My goal was to put it (the Syrian crisis) in perspective and to translate everything that happens — reconstruct the history and to help the people to understand the Syrian refugee puzzle and to express it through their voices.
For me, it was important that they tell the story.”
— Oscar-nominated director Evgeny Afineevsky on his riveting documentary “Cries From Syria”
Having read some of the many reviews and articles about the documentary “Cries From Syria,” I watched its broadcast on HBO last night with much anticipation.
It made me hear the cries of suffering Syrians with a sense of intimacy, empathy and discomfort.
The film had me in the first five minutes, with its fast-moving, concise, educational overview of the history of Syria from biblical times until now.
I was mightily impressed by how enlightening this short history lesson was: simple enough that a seventh-grader would perk up and pay attention and want to learn more.
Cut now to that now famous image of Alan Kurdi, the boy who washed ashore on a Turkish after a boat carrying Syrian refugees sank and a reminder of his story and an overview of the desperation of Syrians fleeing their country’s evil leader.
Then we get up-close and personal stories after more stories of the horrors that have been inflicted on Syrians and resistors to the cruel regime of Syria’s leader, Bashar Al-Assad.
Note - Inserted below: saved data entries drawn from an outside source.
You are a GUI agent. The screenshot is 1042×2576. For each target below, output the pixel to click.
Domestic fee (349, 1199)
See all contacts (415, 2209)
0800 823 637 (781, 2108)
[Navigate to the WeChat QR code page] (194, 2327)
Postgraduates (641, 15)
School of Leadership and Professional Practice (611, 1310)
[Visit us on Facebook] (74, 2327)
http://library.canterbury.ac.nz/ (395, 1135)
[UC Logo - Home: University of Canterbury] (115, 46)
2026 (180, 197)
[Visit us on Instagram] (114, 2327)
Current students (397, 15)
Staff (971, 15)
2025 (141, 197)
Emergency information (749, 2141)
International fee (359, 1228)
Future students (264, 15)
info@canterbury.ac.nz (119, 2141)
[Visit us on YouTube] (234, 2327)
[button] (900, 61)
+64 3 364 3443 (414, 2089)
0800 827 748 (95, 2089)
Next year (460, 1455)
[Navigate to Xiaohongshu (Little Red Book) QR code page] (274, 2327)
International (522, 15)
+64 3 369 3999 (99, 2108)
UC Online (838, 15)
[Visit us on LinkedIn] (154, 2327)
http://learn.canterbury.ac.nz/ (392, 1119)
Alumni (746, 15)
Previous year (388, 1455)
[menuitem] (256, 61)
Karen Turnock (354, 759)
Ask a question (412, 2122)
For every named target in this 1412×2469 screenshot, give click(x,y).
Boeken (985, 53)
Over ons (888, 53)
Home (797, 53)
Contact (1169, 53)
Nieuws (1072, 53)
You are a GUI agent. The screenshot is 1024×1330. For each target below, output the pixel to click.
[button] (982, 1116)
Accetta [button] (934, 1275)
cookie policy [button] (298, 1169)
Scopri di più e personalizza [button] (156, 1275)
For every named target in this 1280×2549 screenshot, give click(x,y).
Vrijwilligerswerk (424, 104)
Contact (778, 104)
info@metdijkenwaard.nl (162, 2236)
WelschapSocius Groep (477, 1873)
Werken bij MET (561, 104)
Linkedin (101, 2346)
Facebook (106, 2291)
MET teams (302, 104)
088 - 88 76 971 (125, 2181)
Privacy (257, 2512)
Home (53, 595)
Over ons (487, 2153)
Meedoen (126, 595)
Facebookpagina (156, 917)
Assad, by the way, is a British-trained physician with that calm, refined demeanor of his. Maybe the world would pay more attention to him and his war crimes if he were out in front of the TV cameras every day with a Hitleresque mustache and military uniform screaming and shouting, like so many high-profile mass killers do.
This is a British-educated doctor who deliberately bombed water sources that cut off water for 5.5 million people in and around Syria’s capital Damascus.
The documentary gives us portraits of brave and inspiring resistors who stood up to Assad and his blood-thirsty soldiers, like one young man who was a sort of Gandhi who led peaceful protests. These protesters confronted Assad’s killers face-to-face, offering them bottles of water and flowers and shouting: “We are your Syrian brothers! Why do you want to kill us? We are brothers!”
These peacemaking brothers were eventually tortured and killed. (And for the record, a lot of Assad’s former soldiers have joined the armed rebellion against him.)
The film is hard to watch, unflinching as it is in sharing footage of atrocities that make you wonder how in God’s name people can be so cruel. My bedtime prayers were informed by it.
But the film’s power lies in it’s in-your-face approach–the wakeup call that a Western world without much real knowledge of Syria and the refugee crisis needs to see.
Here’s an excerpt of what Foreign Policy Journal says about the doc, including that which the film left out.
Or better yet read the whole piece here for more background and education on “the Syrian puzzle”:
The final part of the film tells the story of Syrians fleeing the nightmare, being shot at by Turkish soldiers, having to sell everything to pay smugglers to help them get across borders, by land or sea. We again see the lifeless body of Alan Kurdi washed up on the shore.
By December 2016, an estimated 600,000 people had died in the war; 7 million Syrians became internally displaced; 4.8 million fled to Turkey, Lebanon, Jordan, Egypt, and Iraq; more than 1 million fled to Europe; and more than 13 million were in need of humanitarian assistance to survive.
Crisis from Syria is an important film. It tells a story that needs telling and emphasizing: the plight of the civilian population of Syria. In explaining how outside powers have intervened in ways that have only increased the suffering of civilians, however, the film is woefully silent about one: the government of the United States.
While the film propagates the official myth that the Obama administration didn’t get involved in Syria until the chemical weapon attack in Ghouta in 2013, the truth is the US had been intervening in Syria since at least early 2012, with the CIA funneling arms supplied by its regional partners Saudi Arabia and Qatar to rebel forces.
(Also left out is the story of how the US and Russia actually came to cooperate on ridding Syria of its chemical weapons: Obama had declared his intention to start bombing the country and his Secretary of State, John Kerry, ad-libbed a reply to a reporter’s question in which he said the Assad regime could avoid that outcome by disarming; Russian President Vladimir Putin then called on Assad to so disarm, and Assad accepted the deal, cutting the legs out from under the US’s pretext for military intervention.)…
The US role in the Syrian tragedy is also an important story that needs telling, and it’s unfortunate that the western mainstream media have instead chosen to push a propaganda narrative in which the crisis is blamed on an absence of US intervention in Syria.
Cries from Syria, whether intentionally or not, similarly whitewashes the US’s role. While this does not detract from the importance of the story it tells about the plight of the civilian population, it does limit its value for assessing what should be done to help them in their plight.
This is a question the film leaves open. It does not advocate any political—or military—solution. That is not its purpose. Its goal, rather, in Afineevsky’s words, is to show viewers the plight of Syrian civilians “from the inside out, through the eyes of those trapped in-between—many of them children—and experience their suffering, bravery, struggle, survival and hope.”
At this the film certainly succeeds. It’s at times hard to watch. You might be tempted to look away.